* What you need to do *
Copy exactly the lines of the material below, starting with the first and including the line that holds "zerstören. Und davon hat Costa Rica".

* Given data *
++++++++

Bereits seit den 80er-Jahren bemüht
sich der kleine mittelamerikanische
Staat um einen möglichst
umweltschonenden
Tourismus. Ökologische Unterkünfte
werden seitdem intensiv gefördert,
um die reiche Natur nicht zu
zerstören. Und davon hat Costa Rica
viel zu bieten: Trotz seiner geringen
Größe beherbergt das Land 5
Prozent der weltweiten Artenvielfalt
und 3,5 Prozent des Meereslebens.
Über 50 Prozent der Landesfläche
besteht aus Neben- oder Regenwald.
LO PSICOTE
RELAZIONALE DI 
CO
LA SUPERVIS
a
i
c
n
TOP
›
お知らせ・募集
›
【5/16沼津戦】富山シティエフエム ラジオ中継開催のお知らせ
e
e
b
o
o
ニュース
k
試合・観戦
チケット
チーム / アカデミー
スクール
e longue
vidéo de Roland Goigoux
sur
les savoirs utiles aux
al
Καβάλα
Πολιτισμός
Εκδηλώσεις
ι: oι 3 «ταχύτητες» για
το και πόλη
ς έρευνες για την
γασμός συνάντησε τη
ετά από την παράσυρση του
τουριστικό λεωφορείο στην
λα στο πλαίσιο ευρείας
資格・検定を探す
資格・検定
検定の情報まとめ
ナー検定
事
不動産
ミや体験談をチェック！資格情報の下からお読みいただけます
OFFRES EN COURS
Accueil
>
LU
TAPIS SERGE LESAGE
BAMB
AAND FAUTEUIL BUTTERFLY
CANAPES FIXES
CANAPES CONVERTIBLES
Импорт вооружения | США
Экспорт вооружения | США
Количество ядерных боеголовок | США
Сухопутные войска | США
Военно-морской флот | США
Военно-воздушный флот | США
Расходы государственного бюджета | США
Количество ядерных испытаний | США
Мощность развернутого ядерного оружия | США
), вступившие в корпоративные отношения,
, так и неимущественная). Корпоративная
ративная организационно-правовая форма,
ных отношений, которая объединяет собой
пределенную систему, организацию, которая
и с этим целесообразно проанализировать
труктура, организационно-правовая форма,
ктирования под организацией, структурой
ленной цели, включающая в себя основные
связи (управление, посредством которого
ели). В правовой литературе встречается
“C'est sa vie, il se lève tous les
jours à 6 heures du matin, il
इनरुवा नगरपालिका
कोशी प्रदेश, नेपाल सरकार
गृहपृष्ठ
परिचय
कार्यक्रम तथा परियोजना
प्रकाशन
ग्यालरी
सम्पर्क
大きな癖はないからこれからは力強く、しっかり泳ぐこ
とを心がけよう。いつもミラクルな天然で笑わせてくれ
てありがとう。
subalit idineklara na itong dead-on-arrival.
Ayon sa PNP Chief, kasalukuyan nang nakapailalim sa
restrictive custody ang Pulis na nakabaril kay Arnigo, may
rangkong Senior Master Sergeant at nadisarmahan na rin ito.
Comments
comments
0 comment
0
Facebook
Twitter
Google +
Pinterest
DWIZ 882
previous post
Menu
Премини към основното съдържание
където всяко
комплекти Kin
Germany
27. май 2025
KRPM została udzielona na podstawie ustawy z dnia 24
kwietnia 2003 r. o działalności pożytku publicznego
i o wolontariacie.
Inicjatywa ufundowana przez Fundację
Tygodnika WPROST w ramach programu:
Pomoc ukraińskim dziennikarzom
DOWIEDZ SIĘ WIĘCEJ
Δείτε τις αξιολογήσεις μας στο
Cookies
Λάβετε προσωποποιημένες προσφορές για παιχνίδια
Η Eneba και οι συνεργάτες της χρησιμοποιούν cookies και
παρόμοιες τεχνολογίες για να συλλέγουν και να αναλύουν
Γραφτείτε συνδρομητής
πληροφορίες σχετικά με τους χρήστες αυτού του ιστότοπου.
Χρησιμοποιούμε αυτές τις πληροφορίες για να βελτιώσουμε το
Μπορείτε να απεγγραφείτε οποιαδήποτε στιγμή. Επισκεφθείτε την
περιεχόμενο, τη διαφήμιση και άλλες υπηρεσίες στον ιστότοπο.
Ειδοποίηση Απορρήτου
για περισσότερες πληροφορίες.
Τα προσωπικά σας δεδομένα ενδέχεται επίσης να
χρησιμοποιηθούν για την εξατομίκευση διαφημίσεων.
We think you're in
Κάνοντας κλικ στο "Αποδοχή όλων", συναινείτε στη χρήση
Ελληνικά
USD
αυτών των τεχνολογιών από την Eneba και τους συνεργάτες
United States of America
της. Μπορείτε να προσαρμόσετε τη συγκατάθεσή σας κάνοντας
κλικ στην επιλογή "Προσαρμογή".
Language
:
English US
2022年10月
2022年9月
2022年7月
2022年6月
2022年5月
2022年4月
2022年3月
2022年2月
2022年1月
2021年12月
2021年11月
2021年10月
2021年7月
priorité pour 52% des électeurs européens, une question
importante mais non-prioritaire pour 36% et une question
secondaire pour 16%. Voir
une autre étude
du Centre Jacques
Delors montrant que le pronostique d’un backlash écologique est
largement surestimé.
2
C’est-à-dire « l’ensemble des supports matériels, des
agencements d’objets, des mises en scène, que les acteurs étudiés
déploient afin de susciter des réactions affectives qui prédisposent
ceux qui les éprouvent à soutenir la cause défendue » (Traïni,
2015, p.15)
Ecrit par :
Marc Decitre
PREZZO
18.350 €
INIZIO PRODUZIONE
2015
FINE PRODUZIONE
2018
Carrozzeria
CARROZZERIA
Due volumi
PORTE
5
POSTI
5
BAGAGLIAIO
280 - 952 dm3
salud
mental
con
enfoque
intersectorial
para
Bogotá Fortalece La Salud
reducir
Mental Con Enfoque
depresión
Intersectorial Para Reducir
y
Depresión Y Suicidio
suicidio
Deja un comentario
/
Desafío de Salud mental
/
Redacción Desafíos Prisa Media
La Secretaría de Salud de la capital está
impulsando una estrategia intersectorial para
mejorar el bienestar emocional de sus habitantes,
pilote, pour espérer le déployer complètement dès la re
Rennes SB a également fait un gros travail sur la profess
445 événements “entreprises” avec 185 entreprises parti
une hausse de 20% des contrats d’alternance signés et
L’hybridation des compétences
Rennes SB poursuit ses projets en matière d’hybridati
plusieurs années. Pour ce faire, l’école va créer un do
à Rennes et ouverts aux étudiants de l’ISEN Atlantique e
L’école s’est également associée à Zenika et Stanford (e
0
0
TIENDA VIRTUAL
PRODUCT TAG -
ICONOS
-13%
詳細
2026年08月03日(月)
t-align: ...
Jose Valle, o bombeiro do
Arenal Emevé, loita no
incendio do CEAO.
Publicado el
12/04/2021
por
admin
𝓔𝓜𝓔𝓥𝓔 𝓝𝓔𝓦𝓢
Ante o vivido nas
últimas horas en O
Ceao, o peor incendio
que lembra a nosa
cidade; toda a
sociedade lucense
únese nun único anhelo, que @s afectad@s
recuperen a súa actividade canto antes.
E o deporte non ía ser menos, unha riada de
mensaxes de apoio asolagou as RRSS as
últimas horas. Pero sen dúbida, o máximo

++++++++

* Worked solution *
Bereits seit den 80er-Jahren bemüht
sich der kleine mittelamerikanische
Staat um einen möglichst
umweltschonenden
Tourismus. Ökologische Unterkünfte
werden seitdem intensiv gefördert,
um die reiche Natur nicht zu
zerstören. Und davon hat Costa Rica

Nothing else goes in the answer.